Linda wants to look at some shops along St. Peter Street and I investigate one or two myself and find high-priced stuff I don’t need. She’s in someplace that sells linen or something and I’m dawdling on the sidewalk when I hear raised voices across the street behind me.
I turn to see a group of six or seven apparently homeless guys on a bench angrily yelling at another guy nearby, also apparently homeless, with a medium-sized black-and-white dog. The dog owner is folding up a sheet of plastic.
“Don’t you hit that dog!” one of the bench dwellers says to the owner.
“That is not cool, man!” says another.
The owner says nothing. I’m standing there trying to figure out what’s happened. The dog is on a leash and is following the owner, who’s finished packing his stuff and is walking off. The dog — and this is important to me — does not seem cowed or afraid.
The bench guys, briefly united against a perceived cruelty, settle down.
Linda returns and I tell her what happened, adding that I did not see the guy hit the dog and that the dog seemed okay.
We walk around the Quarter for a while longer, trying to savor this last day, knowing we’ll suit up and head into Mississippi on the motorcycles tomorrow.
But now there’s a nagging thought at the back of my mind as we range from Chartres to Royal to Bourbon Street and beyond.
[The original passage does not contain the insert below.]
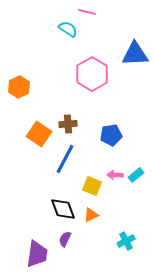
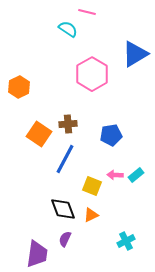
blue triangle: rotated 28 degrees counterclockwise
Is that guy abusing his dog?
Linda and I have two dogs and four cats back home at Starbase 8 in Virginia. So we love dogs and cats and the notion that there’s a dog suffering out there on Jackson Square starts to consume me.
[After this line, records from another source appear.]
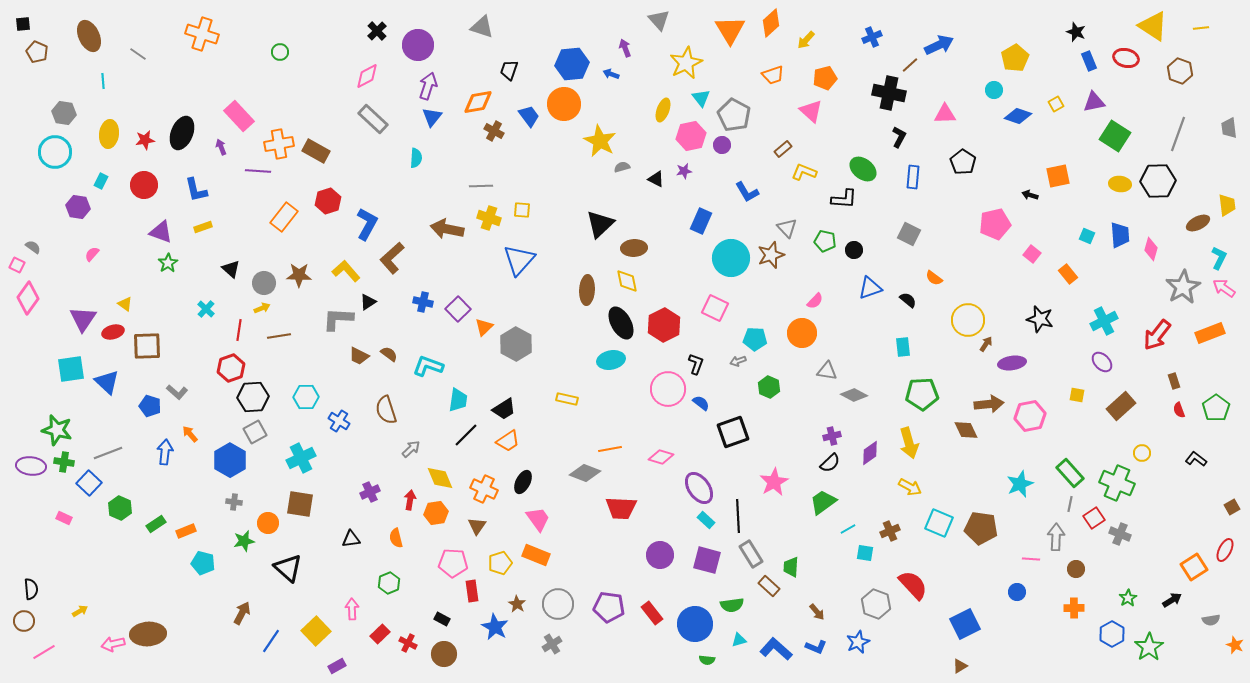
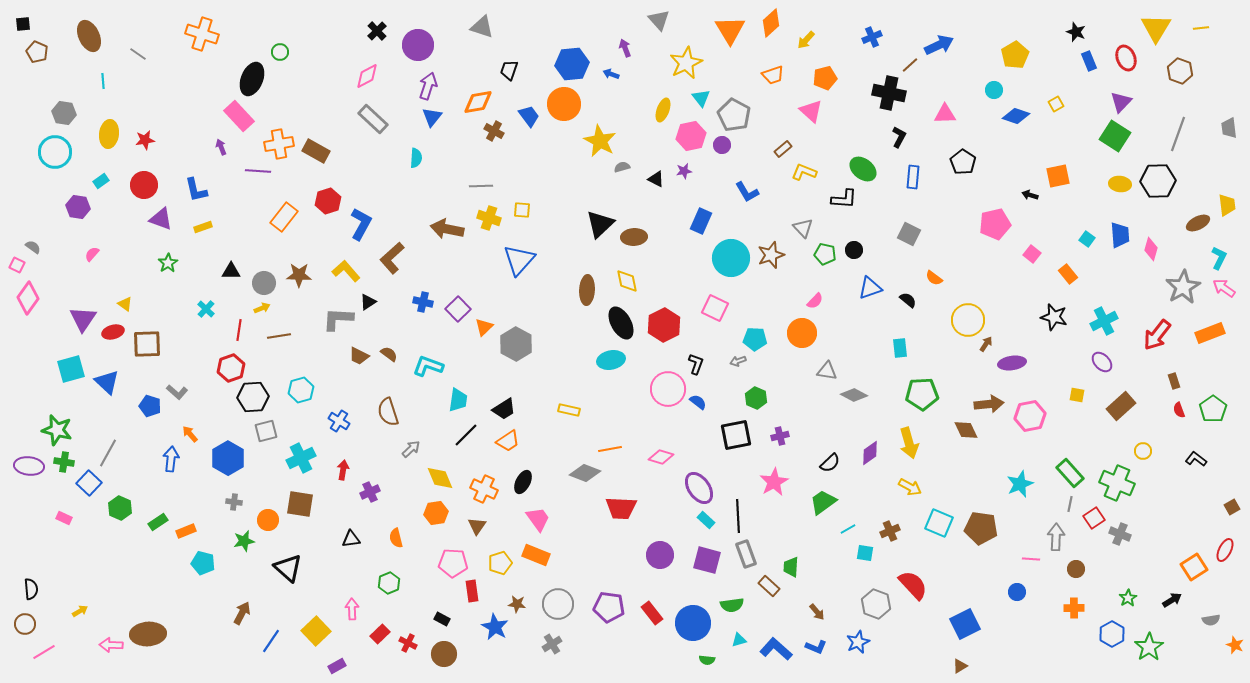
yellow triangle at (1153, 26): moved 3 px right, 2 px down; rotated 28 degrees clockwise
yellow pentagon at (1015, 58): moved 3 px up
red ellipse at (1126, 58): rotated 55 degrees clockwise
purple triangle at (1094, 102): moved 27 px right; rotated 35 degrees counterclockwise
blue diamond at (1018, 116): moved 2 px left
black ellipse at (182, 133): moved 70 px right, 54 px up
cyan rectangle at (101, 181): rotated 28 degrees clockwise
blue L-shape at (367, 224): moved 6 px left
gray triangle at (787, 228): moved 16 px right
purple triangle at (161, 232): moved 13 px up
cyan square at (1087, 236): moved 3 px down; rotated 14 degrees clockwise
green pentagon at (825, 241): moved 13 px down
brown ellipse at (634, 248): moved 11 px up
black triangle at (231, 269): moved 2 px down; rotated 42 degrees counterclockwise
black star at (1040, 319): moved 14 px right, 2 px up
brown square at (147, 346): moved 2 px up
cyan rectangle at (903, 347): moved 3 px left, 1 px down
cyan square at (71, 369): rotated 8 degrees counterclockwise
green hexagon at (769, 387): moved 13 px left, 11 px down
cyan hexagon at (306, 397): moved 5 px left, 7 px up; rotated 15 degrees counterclockwise
yellow rectangle at (567, 399): moved 2 px right, 11 px down
blue semicircle at (701, 403): moved 3 px left, 1 px up
green pentagon at (1216, 408): moved 3 px left, 1 px down
brown semicircle at (386, 410): moved 2 px right, 2 px down
gray square at (255, 432): moved 11 px right, 1 px up; rotated 15 degrees clockwise
black square at (733, 432): moved 3 px right, 3 px down; rotated 8 degrees clockwise
purple cross at (832, 436): moved 52 px left
blue arrow at (165, 452): moved 6 px right, 7 px down
gray line at (108, 453): rotated 40 degrees counterclockwise
yellow circle at (1142, 453): moved 1 px right, 2 px up
blue hexagon at (230, 460): moved 2 px left, 2 px up
purple ellipse at (31, 466): moved 2 px left
red arrow at (410, 500): moved 67 px left, 30 px up
orange circle at (268, 523): moved 3 px up
green rectangle at (156, 524): moved 2 px right, 2 px up
gray rectangle at (751, 554): moved 5 px left; rotated 12 degrees clockwise
brown star at (517, 604): rotated 24 degrees counterclockwise
brown circle at (24, 621): moved 1 px right, 3 px down
blue circle at (695, 624): moved 2 px left, 1 px up
pink arrow at (113, 644): moved 2 px left, 1 px down; rotated 15 degrees clockwise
We make a reservation at Irene’s Cuisine for that night, our only dinner in the Quarter. We’ll walk there, of course, but now I have an idea.
“This is going to sound crazy, but I want to go by Jackson Square,” I say to Linda. “Let’s see if we can find that guy and his dog. I want to know.”
My understanding wife consents to this ridiculous reconnaissance. Night falls as we regain the square, still sprinkled with tourists, and we walk the length of St. Peter Street twice under streetlights.
“We’re probably not going to find them,” I say, resigning myself to it, and suddenly, there they are.
There they are. We sort of surreptitiously follow them for a short distance — I want to see the relationship between the guy and the dog.
He’s a young guy, middle 20s, I think, and there doesn’t seem to be any abuse going on. We approach by asking about the dog, what he is, his age and that sort of thing. Linda pets the dog, who looks happy.
The guy thinks his dog is a mix of Dalmatian and some other breed. He came from friends who couldn’t keep him. The guy says he was living somewhere but has been on the street for a while.
“Would you have some change you could give me?” he asks, and I make the biggest mistake of the New Orleans ride and give him three measly dollars from a pants pocket, not wishing to pull out my wallet on the street.
He takes it with thanks but I sense he’s a tad disappointed that it’s not more. Or maybe that’s my projected guilt.
Linda gives the dog a final pat and we say good-bye and watch them disappear into the night. The intersection ends there; we go to dinner and back to our lives, and he and his dog continue with theirs.
I’m relieved — greatly relieved — that the dog is okay but I kick myself a hundred times for not giving more to his owner. I’ve failed to live up to the example set by the baseball cap gentleman in Selma, Alabama, six days ago. All because I didn’t want to take out my wallet.
Later that night, I offer a bit of karmic atonement by donating online to the New Orleans Humane Society. But it isn’t enough.
The next day, two guys — the first with a baseball cap, the second with his dog — haunt me as I pack up the bikes. They stay with me as we ride north toward Hattiesburg, Miss., to pay tribute to a U.S. Navy pilot who died in Korea 67 years ago.